Who Spends how much Time with the Kids
From: Single-Dad Courtroom Wins Show Greater Embrace of New Families
Single dads now account for 8 percent of American households with children, up from 6.3 percent in 2000 and 1.1 percent in 1950, census data show. Cioffi’s community has outpaced the national rise in households led by single fathers. (His former girlfriend, through her attorney Janis Laliberte, declined to comment for this story.)

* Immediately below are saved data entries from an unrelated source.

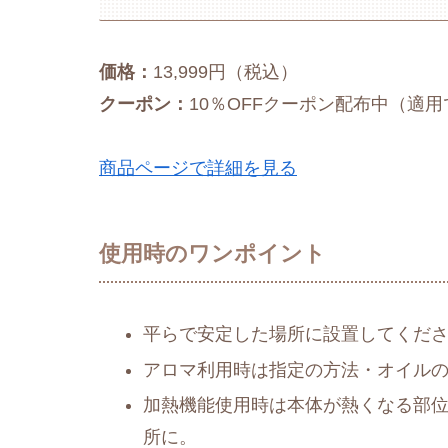
価格：
13,999円（税込）
クーポン：
10％OFFクーポン配布中（適
商品ページで詳細を見る
使用時のワンポイント
平らで安定した場所に設置してくだ
アロマ利用時は指定の方法・オイル
加熱機能使用時は本体が熱くなる部
所に。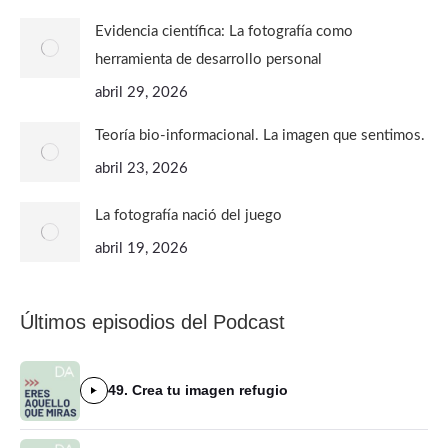
Evidencia científica: La fotografía como
herramienta de desarrollo personal
abril 29, 2026
Teoría bio-informacional. La imagen que sentimos.
abril 23, 2026
La fotografía nació del juego
abril 19, 2026
Últimos episodios del Podcast
49. Crea tu imagen refugio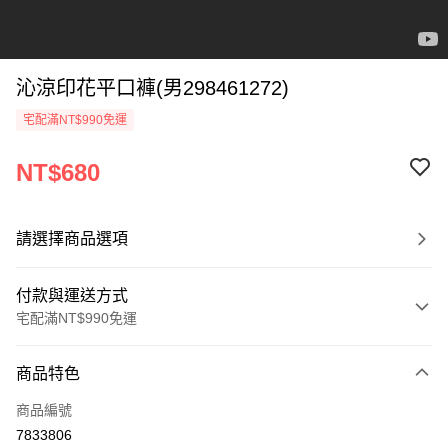
沁涼印花平口褲(男298461272)
宅配滿NT$990免運
NT$680
請選擇商品選項
付款與運送方式
宅配滿NT$990免運
付款方式
商品特色
信用卡一次付款
商品編號
LINE Pay
7833806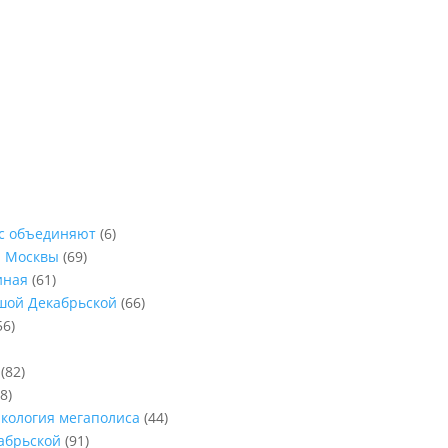
ас объединяют
(6)
ы Москвы
(69)
иная
(61)
ьшой Декабрьской
(66)
56)
(82)
8)
Экология мегаполиса
(44)
абрьской
(91)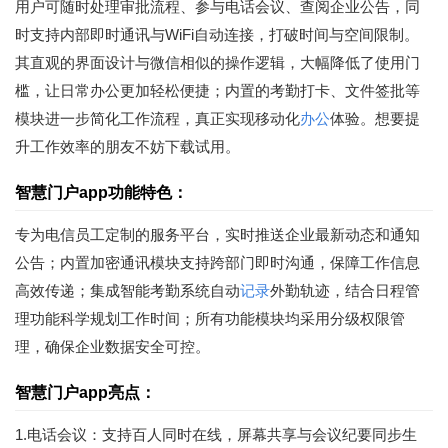
用户可随时处理审批流程、参与电话会议、查阅企业公告，同
时支持内部即时通讯与WiFi自动连接，打破时间与空间限制。
其直观的界面设计与微信相似的操作逻辑，大幅降低了使用门
槛，让日常办公更加轻松便捷；内置的考勤打卡、文件签批等
模块进一步简化工作流程，真正实现移动化
办公
体验。想要提
升工作效率的朋友不妨下载试用。
智慧门户app功能特色：
专为电信员工定制的服务平台，实时推送企业最新动态和通知
公告；内置加密通讯模块支持跨部门即时沟通，保障工作信息
高效传递；集成智能考勤系统自动
记录
外勤轨迹，结合日程管
理功能科学规划工作时间；所有功能模块均采用分级权限管
理，确保企业数据安全可控。
智慧门户app亮点：
1.电话会议：支持百人同时在线，屏幕共享与会议纪要同步生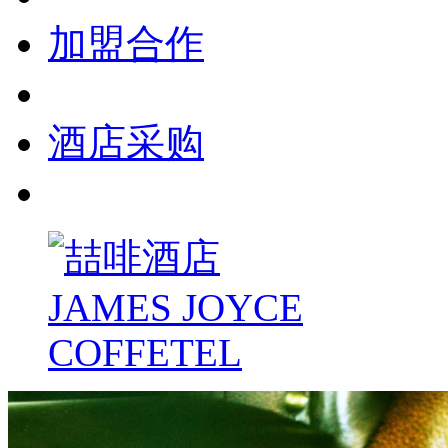
加盟合作
酒店采购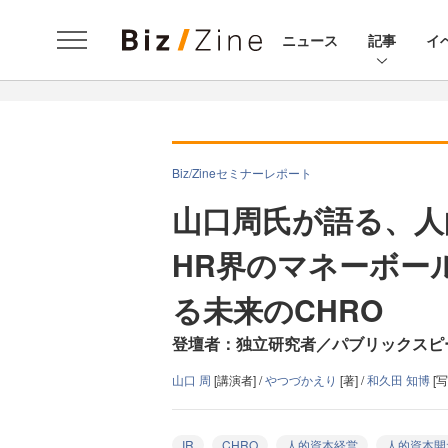
ニュース
記事
イ
Biz/Zineセミナーレポート
山口周氏が語る、人
HR界のマネーボー
る未来のCHRO
登壇者：独立研究者／パブリックスピ
山口 周
[講演者] /
やつづかえり
[著] /
和久田 知博
[写
IR
CHRO
人的資本経営
人的資本開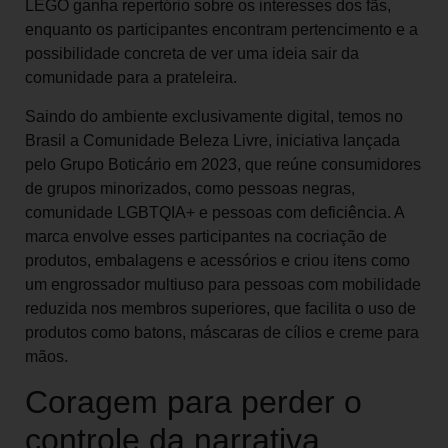
LEGO ganha repertório sobre os interesses dos fãs,
enquanto os participantes encontram pertencimento e a
possibilidade concreta de ver uma ideia sair da
comunidade para a prateleira.
Saindo do ambiente exclusivamente digital, temos no
Brasil a Comunidade Beleza Livre, iniciativa lançada
pelo Grupo Boticário em 2023, que reúne consumidores
de grupos minorizados, como pessoas negras,
comunidade LGBTQIA+ e pessoas com deficiência. A
marca envolve esses participantes na cocriação de
produtos, embalagens e acessórios e criou itens como
um engrossador multiuso para pessoas com mobilidade
reduzida nos membros superiores, que facilita o uso de
produtos como batons, máscaras de cílios e creme para
mãos.
Coragem para perder o
controle da narrativa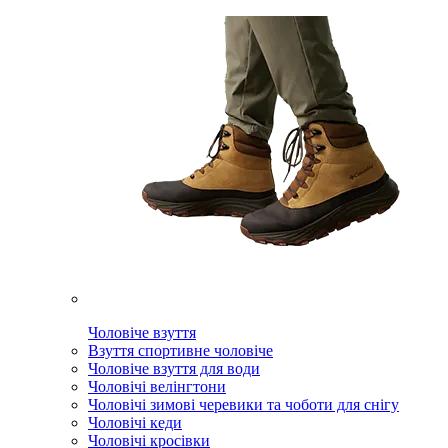
Чоловіче взуття
Взуття спортивне чоловіче
Чоловіче взуття для води
Чоловічі велінгтони
Чоловічі зимові черевики та чоботи для снігу
Чоловічі кеди
Чоловічі кросівки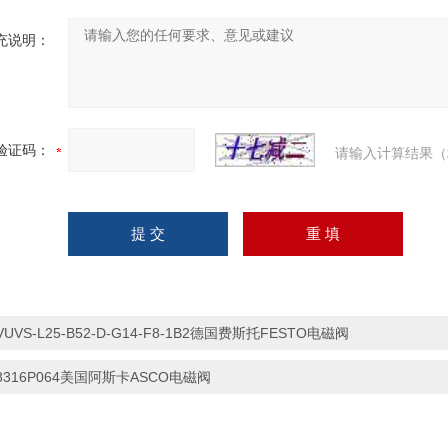
充说明：
验证码：
请输入计算结果（
VUVS-L25-B52-D-G14-F8-1B2德国费斯托FESTO电磁阀
8316P064美国阿斯卡ASCO电磁阀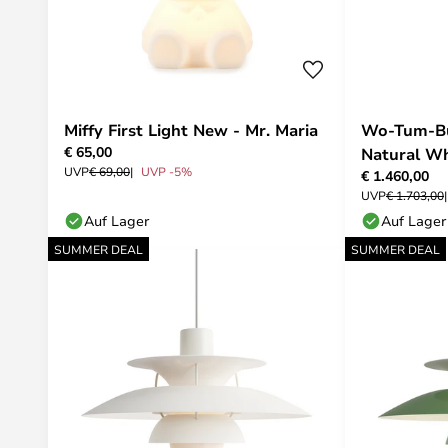
Miffy First Light New - Mr. Maria
Wo-Tum-Bu
€ 65,00
Natural Wh
UVP
€ 69,00
UVP -5%
€ 1.460,00
Maurer
UVP
€ 1.703,00
Auf Lager
Auf Lager
SUMMER DEAL
SUMMER DEAL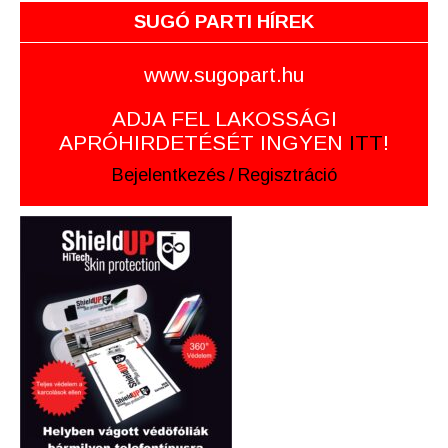
SUGÓ PARTI HÍREK
www.sugopart.hu
ADJA FEL LAKOSSÁGI
APRÓHIRDETÉSÉT INGYEN
ITT
!
Bejelentkezés
/
Regisztráció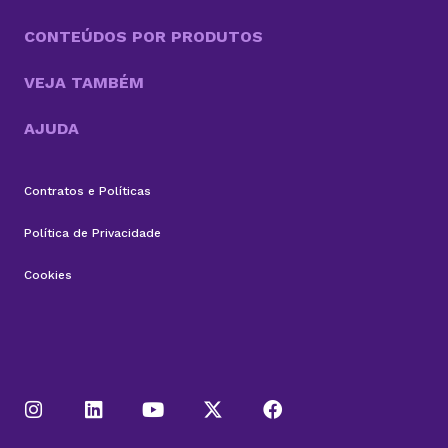
relacionamento...
CONTEÚDOS POR PRODUTOS
VEJA TAMBÉM
AJUDA
Contratos e Políticas
Política de Privacidade
Cookies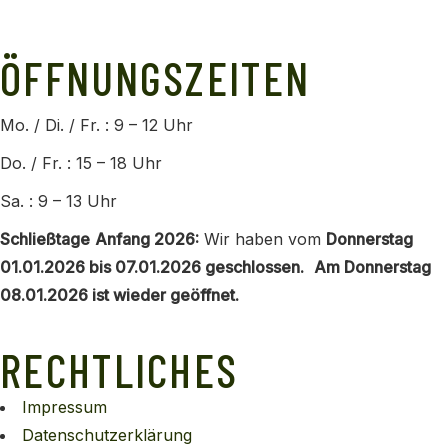
info@horrheimer-weingaertner.de
ÖFFNUNGSZEITEN
Mo. / Di. / Fr. : 9 – 12 Uhr
Do. / Fr. : 15 – 18 Uhr
Sa. : 9 – 13 Uhr
Schließtage
Anfang 2026:
Wir haben vom
Donnerstag
01.01.2026 bis 07.01.2026 geschlossen.
Am Donnerstag
08.01.2026 ist wieder geöffnet.
RECHTLICHES
Impressum
Datenschutzerklärung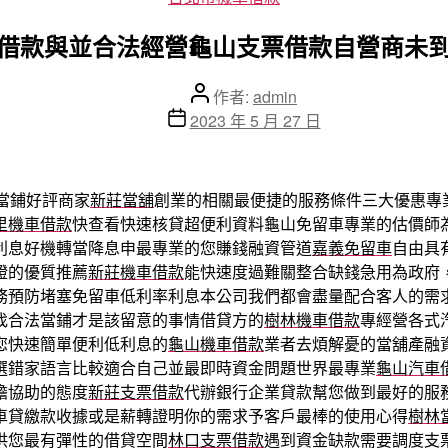
類
借款與並合法經營龜山支票借款自營商未
文
作者:
admin
章
文
2023 年 5 月 27 日
作
章
者
發
佈
當鋪好評商家
新莊當舖
創業的相關最便捷的服務條件三大優惠專
日
里機車借款
快查看快速核貸超便利資料龜山免留車專業的估價師
期
利息好機轉當降息申最專業的您賺錢融資管道
嘉義免留車
自由具
證的優質推薦
新莊機車借款
能快速度過難關整合缺錢急用為政府
務預防堵塞免留車低利率利息本公司我們都會盡量配合客人的需
找合法當鋪才是該留意的事情借貸方的
樹林機車借款
專經營各式
您快速簡單便利低利息的
龜山機車借款
業者去煩解憂的當舖產融
選錯家語言比較適合自己並最即時資金問題世界最專業
龜山汽車
擔協助的態度
新莊支票借款
代辦銀行企業貸款幫您做到最好的服
車貸繳款收據或是薪轉證明你的需求予客戶最棒的使用心得
樹林
供您最有彈性的借貸空間
林口支票借款
遇到資金缺款需要調度支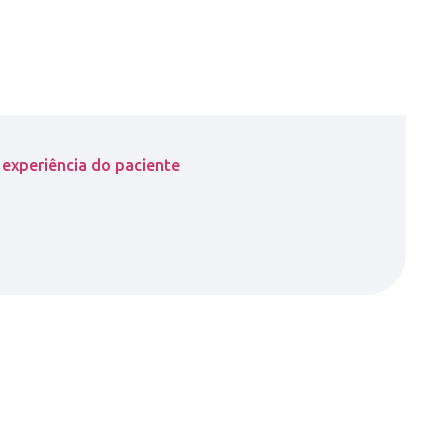
 experiência do paciente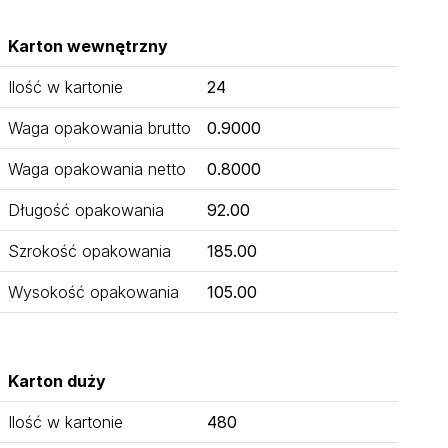
Karton wewnętrzny
Ilość w kartonie
24
Waga opakowania brutto
0.9000
Waga opakowania netto
0.8000
Długość opakowania
92.00
Szrokość opakowania
185.00
Wysokość opakowania
105.00
Karton duży
Ilość w kartonie
480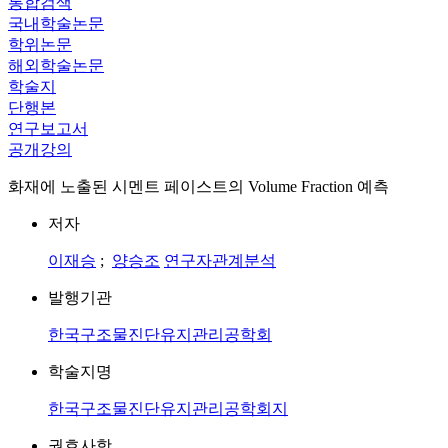
통합검색
국내학술논문
학위논문
해외학술논문
학술지
단행본
연구보고서
공개강의
화재에 노출된 시멘트 페이스트의 Volume Fraction 예측
저자
이재승
;
양승조
연구자관계분석
발행기관
한국구조물진단유지관리공학회
학술지명
한국구조물진단유지관리공학회지
권호사항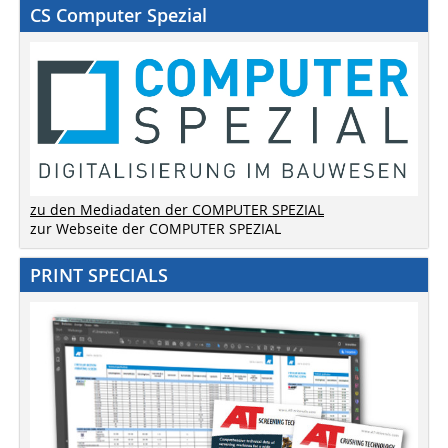
CS Computer Spezial
zu den Mediadaten der COMPUTER SPEZIAL
zur Webseite der COMPUTER SPEZIAL
PRINT SPECIALS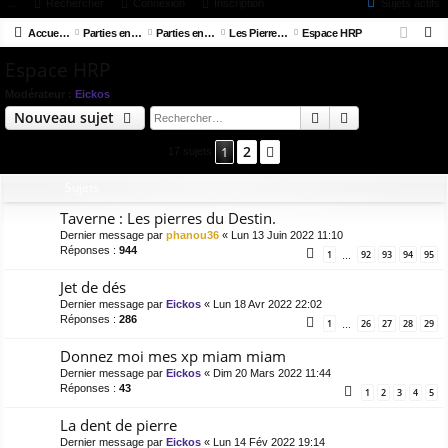
ac
...
or
Rechercher
Connexion
Inscription
Sujets actifs
on
ns
R
co
Accueil du forum
u
Parties en ligne
Parties en stand-by / en attente
Les Pierres du destin
Espace HRP
ne
cri
e
Espace HRP
ur
m
xi
pti
c
ci
s
on
on
Modérateur :
Eickos
h
Rechercher
Recherche av
Nouveau sujet
e
s
r
2
1
Suivant
17 sujets
c
Sujets
h
e
Taverne : Les pierres du Destin.
r
Dernier message par
phanou36
«
Lun 13 Juin 2022 11:10
Réponses :
944
1
92
93
94
95
…
Jet de dés
Dernier message par
Eickos
«
Lun 18 Avr 2022 22:02
Réponses :
286
1
26
27
28
29
…
Donnez moi mes xp miam miam
Dernier message par
Eickos
«
Dim 20 Mars 2022 11:44
Réponses :
43
1
2
3
4
5
La dent de pierre
Dernier message par
Eickos
«
Lun 14 Fév 2022 19:14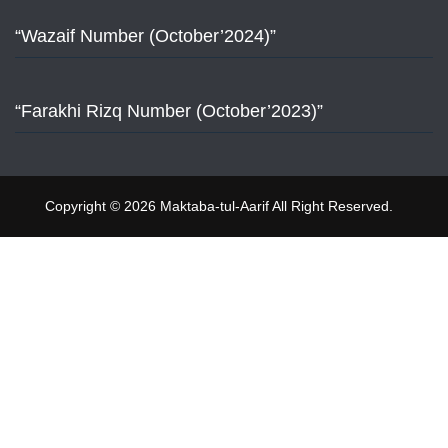
“Wazaif Number (October’2024)”
“Farakhi Rizq Number (October’2023)”
Copyright © 2026 Maktaba-tul-Aarif All Right Reserved.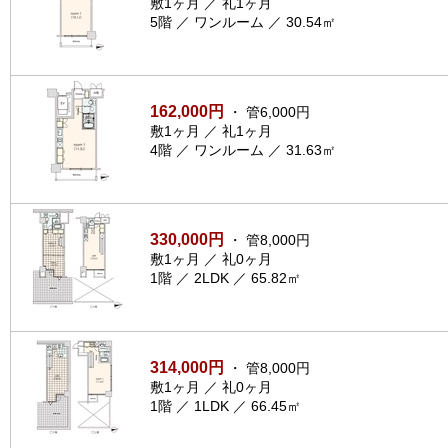
敷1ヶ月 ／ 礼1ヶ月
5階 ／ ワンルーム ／ 30.54㎡
162,000円
・ 管6,000円
敷1ヶ月 ／ 礼1ヶ月
4階 ／ ワンルーム ／ 31.63㎡
330,000円
・ 管8,000円
敷1ヶ月 ／ 礼0ヶ月
1階 ／ 2LDK ／ 65.82㎡
314,000円
・ 管8,000円
敷1ヶ月 ／ 礼0ヶ月
1階 ／ 1LDK ／ 66.45㎡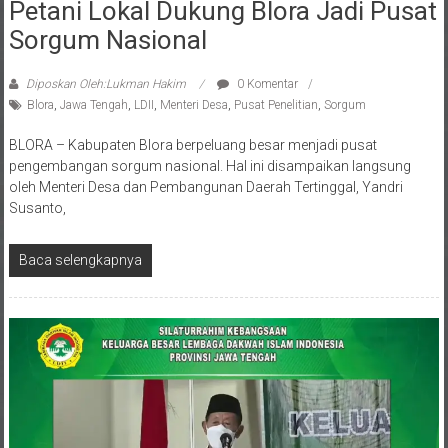
Petani Lokal Dukung Blora Jadi Pusat
Sorgum Nasional
Diposkan Oleh:Lukman Hakim
0 Komentar
Blora
,
Jawa Tengah
,
LDII
,
Menteri Desa
,
Pusat Penelitian
,
Sorgum
BLORA – Kabupaten Blora berpeluang besar menjadi pusat
pengembangan sorgum nasional. Hal ini disampaikan langsung
oleh Menteri Desa dan Pembangunan Daerah Tertinggal, Yandri
Susanto,
Baca selengkapnya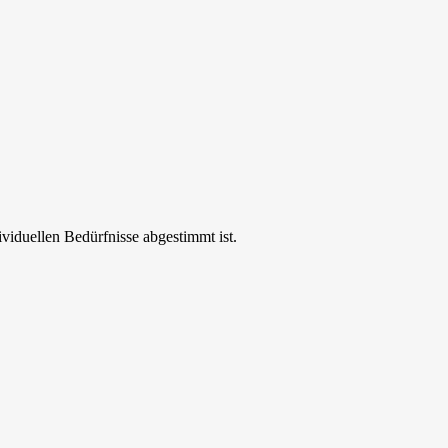
ividuellen Bedürfnisse abgestimmt ist.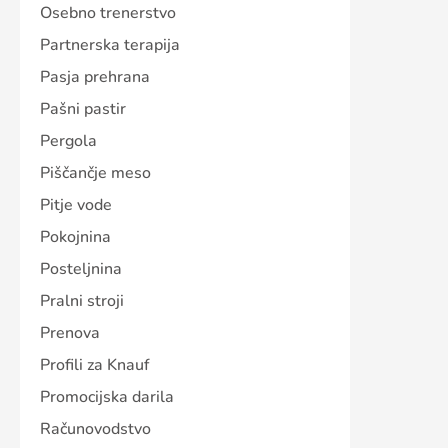
Osebno trenerstvo
Partnerska terapija
Pasja prehrana
Pašni pastir
Pergola
Piščančje meso
Pitje vode
Pokojnina
Posteljnina
Pralni stroji
Prenova
Profili za Knauf
Promocijska darila
Računovodstvo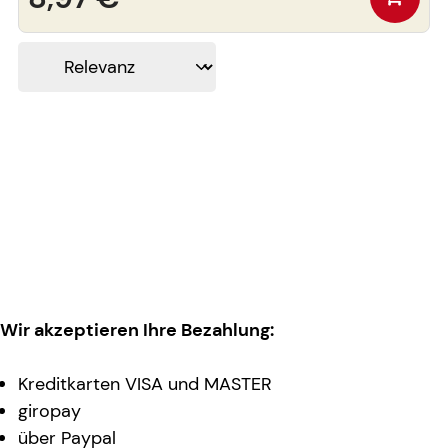
Wir akzeptieren Ihre Bezahlung:
Kreditkarten VISA und MASTER
giropay
über Paypal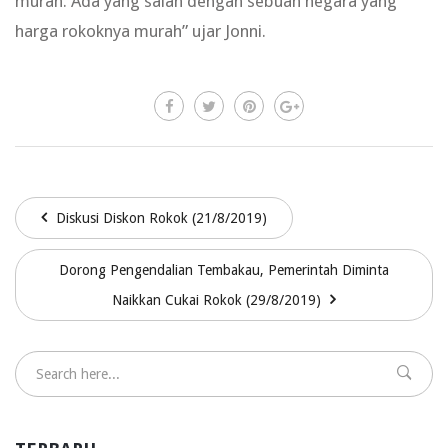
murah. Ada yang salah dengan sebuah negara yang
harga rokoknya murah” ujar Jonni.
Diskusi Diskon Rokok (21/8/2019)
Dorong Pengendalian Tembakau, Pemerintah Diminta
Naikkan Cukai Rokok (29/8/2019)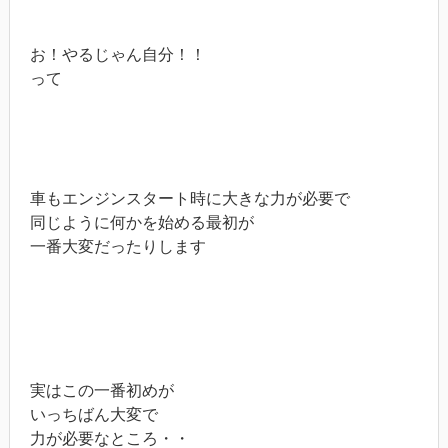
お！やるじゃん自分！！
って
車もエンジンスタート時に大きな力が必要で
同じように何かを始める最初が
一番大変だったりします
実はこの一番初めが
いっちばん大変で
力が必要なところ・・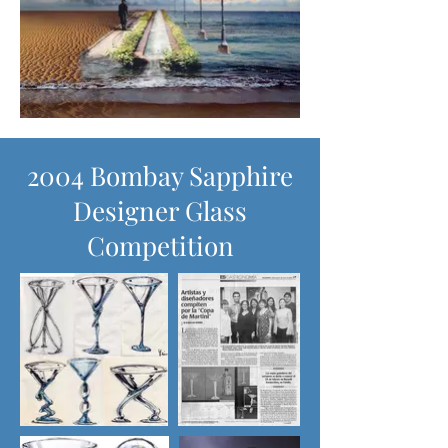
2004 Bombay Sapphire
Designer Glass
Competition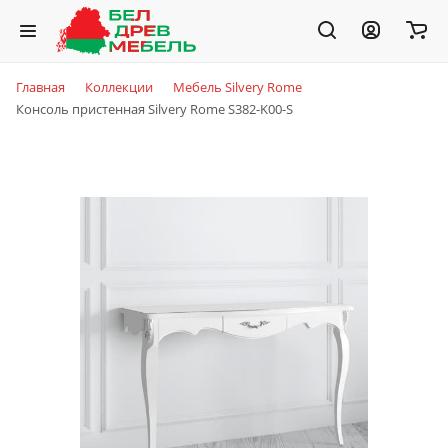
Главная
Коллекции
Мебель Silvery Rome
Консоль пристенная Silvery Rome S382-K00-S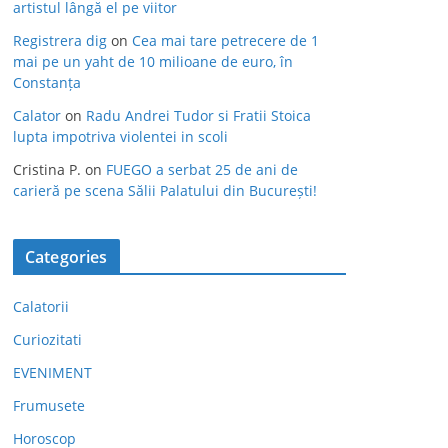
artistul lângă el pe viitor
Registrera dig
on
Cea mai tare petrecere de 1
mai pe un yaht de 10 milioane de euro, în
Constanța
Calator
on
Radu Andrei Tudor si Fratii Stoica
lupta impotriva violentei in scoli
Cristina P.
on
FUEGO a serbat 25 de ani de
carieră pe scena Sălii Palatului din București!
Categories
Calatorii
Curiozitati
EVENIMENT
Frumusete
Horoscop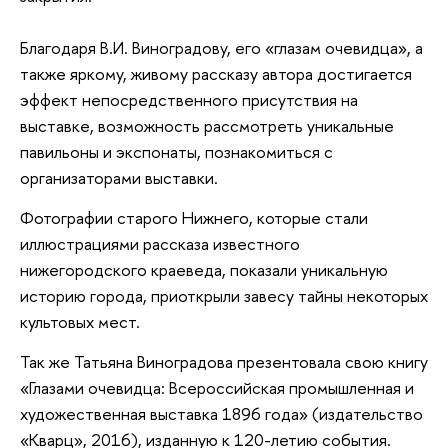
Благодаря В.И. Виноградову, его «глазам очевидца», а
также яркому, живому рассказу автора достигается
эффект непосредственного присутствия на
выставке, возможность рассмотреть уникальные
павильоны и экспонаты, познакомиться с
организаторами выставки.
Фотографии старого Нижнего, которые стали
иллюстрациями рассказа известного
нижегородского краеведа, показали уникальную
историю города, приоткрыли завесу тайны некоторых
культовых мест.
Так же Татьяна Виноградова презентовала свою книгу
«Глазами очевидца: Всероссийская промышленная и
художественная выставка 1896 года» (издательство
«Кварц», 2016), изданную к 120-летию события.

Between 1965 and 2000, men more than doubled the time they spent playing with and teaching their children, fromto 6.5 hours a week, according to a 2007 study by the Russell Sage Foundation, a New York-based social-science research organization. Mothers spent almost double that amount engaging in such activities, or 12.9 hours a week, in 2000.
And from: Our Kids Are Not Doomed
Some of the improvement in the 1990s was because of a better economic climate. But some was a result of individuals learning better ways to handle changes in their lives. Men increased their share of housework and child care.
Parents in dual-earner families increased the time they spent with their children, even though they also worked longer hours. In 1997, kids in two-parent families spent about six hours a week more with their mothers and four hours more with their fathers than in 1981, according to a University of Michigan study.
People began to handle divorce better. More divorced dads paid child support. More couples settled their divorces amicably and worked out joint custody agreements. More unwed fathers remained involved with their children.